• pandas notes 30


    1. What is pandas?

    pandas main page

    pandas installation instructions

    Anaconda distribution of Python (includes pandas)

    How to use the IPython/Jupyter notebook

    2. How do I read a tabular data file into pandas?

    user_cols = ['user_id', 'age', 'gender', 'occupation', 'zip_code']

    users = pd.read_table('http://bit.ly/movieusers', sep='|', header=None, names=user_cols)

    3. How do I select a pandas Series from a DataFrame?

    # select the 'City' Series using bracket notation

    ufo['City']

    # or equivalently, use dot notation

    ufo.City

    ufo['Location'] = ufo.City + ', ' + ufo.State

    4. Why do some pandas commands end with parentheses

    movies.head()

    movies.columns

    movies.describe()

    movies.shape

    movies.dtypes

    # use an optional parameter to the describe method to summarize only 'object' columns

    movies.describe(include=['object'])

    5. How do I rename columns in a pandas DataFrame?

    ufo.rename(columns={'Colors Reported':'Colors_Reported', 'Shape Reported':'Shape_Reported'}, inplace=True)

    ufo_cols = ['city', 'colors reported', 'shape reported', 'state', 'time']

    ufo.columns = ufo_cols

    # replace the column names during the file reading process by using the 'names' parameter

    ufo = pd.read_csv('http://bit.ly/uforeports', header=0, names=ufo_cols)

    ufo.columns = ufo.columns.str.replace(' ', '_')

    6. How do I remove columns from a pandas DataFrame?

    # remove a single column (axis=1 refers to columns)

    ufo.drop('Colors Reported', axis=1, inplace=True)

    # remove multiple columns at once

    ufo.drop(['City', 'State'], axis=1, inplace=True)

    # remove multiple rows at once (axis=0 refers to rows)

    ufo.drop([0, 1], axis=0, inplace=True)

    7. How do I sort a pandas DataFrame or a Series?

    movies.title.sort_values().head()

    movies.title.sort_values(ascending=False).head()

    movies.sort_values('title').head()

    movies.sort_values('title', ascending=False).head()

    movies.sort_values(['content_rating', 'duration']).head()

    8. How do I filter rows of a pandas DataFrame by column value?

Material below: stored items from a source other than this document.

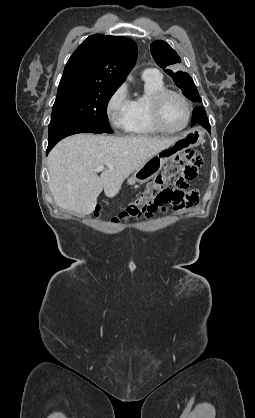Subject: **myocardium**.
Wrapping results in <instances>:
<instances>
[{
	"label": "myocardium",
	"instance_id": "1",
	"mask_svg": "<svg viewBox=\"0 0 255 418\" xmlns=\"http://www.w3.org/2000/svg\"><path fill=\"white\" fill-rule=\"evenodd\" d=\"M170 95H175L177 97H179L183 103L186 106V110H187V116H186V120L184 122V124L179 127V128H169L167 127L162 119V106H163V102L164 100L170 96ZM150 115H151V120L154 124V126L160 131V132H164V133H178L181 132L183 130H185L192 118V105L189 101V99L181 92L177 91V90H173V89H168V88H164L158 92H156L155 94L152 95L151 99H150Z\"/></svg>",
	"mask_w": 255,
	"mask_h": 418
}]
</instances>
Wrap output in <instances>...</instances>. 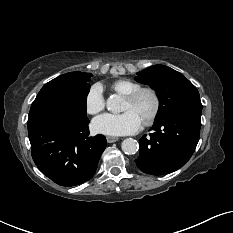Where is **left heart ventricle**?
Returning <instances> with one entry per match:
<instances>
[{
	"instance_id": "obj_1",
	"label": "left heart ventricle",
	"mask_w": 233,
	"mask_h": 233,
	"mask_svg": "<svg viewBox=\"0 0 233 233\" xmlns=\"http://www.w3.org/2000/svg\"><path fill=\"white\" fill-rule=\"evenodd\" d=\"M153 108V98L149 93H143L136 101L124 100L122 111L132 110L142 121L146 119Z\"/></svg>"
}]
</instances>
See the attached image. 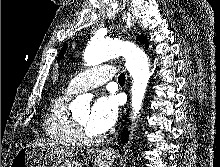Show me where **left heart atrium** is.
I'll return each mask as SVG.
<instances>
[{
    "label": "left heart atrium",
    "mask_w": 220,
    "mask_h": 167,
    "mask_svg": "<svg viewBox=\"0 0 220 167\" xmlns=\"http://www.w3.org/2000/svg\"><path fill=\"white\" fill-rule=\"evenodd\" d=\"M118 101L114 95L96 99L88 115V126L97 134L108 131L116 122Z\"/></svg>",
    "instance_id": "obj_1"
}]
</instances>
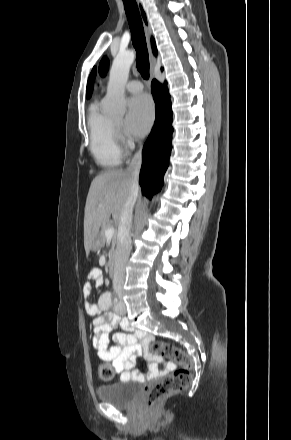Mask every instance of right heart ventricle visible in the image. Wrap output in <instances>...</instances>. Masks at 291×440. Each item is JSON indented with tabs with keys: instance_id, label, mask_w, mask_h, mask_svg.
<instances>
[{
	"instance_id": "e07e8e85",
	"label": "right heart ventricle",
	"mask_w": 291,
	"mask_h": 440,
	"mask_svg": "<svg viewBox=\"0 0 291 440\" xmlns=\"http://www.w3.org/2000/svg\"><path fill=\"white\" fill-rule=\"evenodd\" d=\"M88 127L90 151L96 163L105 168L119 166L122 154L117 143L113 120L101 112L97 103H93L89 109Z\"/></svg>"
}]
</instances>
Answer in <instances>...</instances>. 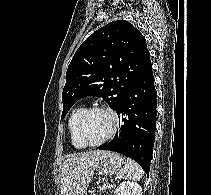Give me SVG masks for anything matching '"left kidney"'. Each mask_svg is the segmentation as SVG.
<instances>
[{"label": "left kidney", "instance_id": "obj_1", "mask_svg": "<svg viewBox=\"0 0 211 195\" xmlns=\"http://www.w3.org/2000/svg\"><path fill=\"white\" fill-rule=\"evenodd\" d=\"M114 195H142V188L135 182H122L115 190Z\"/></svg>", "mask_w": 211, "mask_h": 195}]
</instances>
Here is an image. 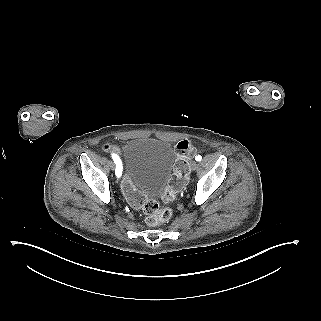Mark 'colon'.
Here are the masks:
<instances>
[{"label": "colon", "instance_id": "5ec220e1", "mask_svg": "<svg viewBox=\"0 0 321 321\" xmlns=\"http://www.w3.org/2000/svg\"><path fill=\"white\" fill-rule=\"evenodd\" d=\"M105 149L110 151L116 150L111 144L105 145ZM175 151L177 158L174 164L173 176L171 177L168 189L164 194V199L166 201L174 199L178 191L185 185L189 175L190 160L195 154L196 148L191 142L183 140L176 145ZM122 189L128 202L134 208L142 210L147 225L156 226L167 222L171 218L172 212L169 208L161 207L155 200L143 198L136 193L128 183L123 182Z\"/></svg>", "mask_w": 321, "mask_h": 321}]
</instances>
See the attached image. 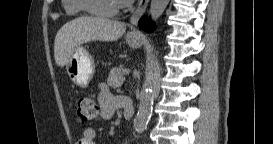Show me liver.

    # select the 'genre' Series from the filtered DataFrame

    movies[movies.duration >= 200].genre

    # or equivalently, use the 'loc' method

    movies.loc[movies.duration >= 200, 'genre']

    9. How do I apply multiple filter criteria to a pandas DataFrame?

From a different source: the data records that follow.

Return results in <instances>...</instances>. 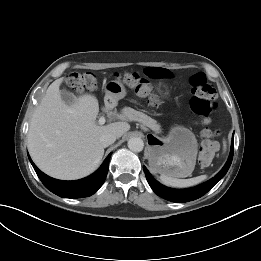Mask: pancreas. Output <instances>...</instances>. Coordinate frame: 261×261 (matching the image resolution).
<instances>
[{"label":"pancreas","mask_w":261,"mask_h":261,"mask_svg":"<svg viewBox=\"0 0 261 261\" xmlns=\"http://www.w3.org/2000/svg\"><path fill=\"white\" fill-rule=\"evenodd\" d=\"M124 114L130 120L138 121V122L142 123L143 125L150 127L154 130H158L160 127L154 119H152L151 117L147 116L146 114L136 111L130 107L124 109Z\"/></svg>","instance_id":"obj_1"}]
</instances>
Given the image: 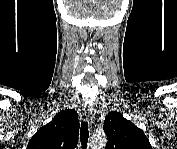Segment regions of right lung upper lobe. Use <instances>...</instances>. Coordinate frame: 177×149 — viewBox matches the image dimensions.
Masks as SVG:
<instances>
[{
	"mask_svg": "<svg viewBox=\"0 0 177 149\" xmlns=\"http://www.w3.org/2000/svg\"><path fill=\"white\" fill-rule=\"evenodd\" d=\"M78 124L75 110H62L36 132L27 149H73L78 143Z\"/></svg>",
	"mask_w": 177,
	"mask_h": 149,
	"instance_id": "cb5924a9",
	"label": "right lung upper lobe"
}]
</instances>
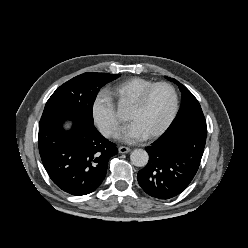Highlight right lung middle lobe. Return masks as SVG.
<instances>
[{"label":"right lung middle lobe","mask_w":248,"mask_h":248,"mask_svg":"<svg viewBox=\"0 0 248 248\" xmlns=\"http://www.w3.org/2000/svg\"><path fill=\"white\" fill-rule=\"evenodd\" d=\"M120 74L83 73L61 85L48 99L39 129L66 118L93 122V103L100 88Z\"/></svg>","instance_id":"dd1d6c3e"}]
</instances>
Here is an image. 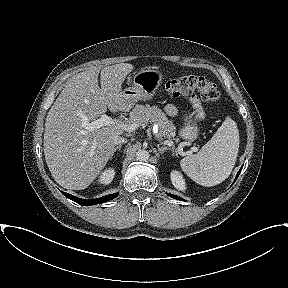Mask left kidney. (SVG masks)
Returning <instances> with one entry per match:
<instances>
[{
	"label": "left kidney",
	"mask_w": 288,
	"mask_h": 288,
	"mask_svg": "<svg viewBox=\"0 0 288 288\" xmlns=\"http://www.w3.org/2000/svg\"><path fill=\"white\" fill-rule=\"evenodd\" d=\"M170 176L172 184L174 185L175 188L179 190L186 189L185 180L183 179V176L179 171L176 170L172 171Z\"/></svg>",
	"instance_id": "left-kidney-1"
}]
</instances>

    movies[(movies.duration >=200) & (movies.genre == 'Drama')]

    movies[(movies.genre == 'Crime') | (movies.genre == 'Drama') | (movies.genre == 'Action')]

    movies[movies.genre.isin(['Crime', 'Drama', 'Action'])]

    10. Your pandas questions answered!

    # specify which columns to include by name

    ufo = pd.read_csv('http://bit.ly/uforeports', usecols=['City', 'State'])

    # or equivalently, specify columns by position

    ufo = pd.read_csv('http://bit.ly/uforeports', usecols=[0, 4])

    ufo = pd.read_csv('http://bit.ly/uforeports', nrows=3)

    # various methods are available to iterate through a DataFrame

    for index, row in ufo.iterrows():

        print(index, row.City, row.State)

    # only include numeric columns in the DataFrame

    import numpy as np

    drinks.select_dtypes(include=[np.number]).dtypes

    drinks.describe(include='all')

    drinks.describe(include=['object', 'float64'])

    11. How do I use the "axis" parameter in pandas?

    When performing a mathematical operation with the axis parameter:

    axis 0 means the operation should "move down" the row axis

    axis 1 means the operation should "move across" the column axis

    # 'index' is an alias for axis 0

    drinks.mean(axis='index')

    # 'columns' is an alias for axis 1

    drinks.mean(axis='columns')

    12. How do I use string methods in pandas?

    # string methods for pandas Series are accessed via 'str'

    orders.item_name.str.upper()

    orders[orders.item_name.str.contains('Chicken')]

    orders.choice_description.str.replace('[', '').str.replace(']', '')

    # many pandas string methods support regular expressions (regex)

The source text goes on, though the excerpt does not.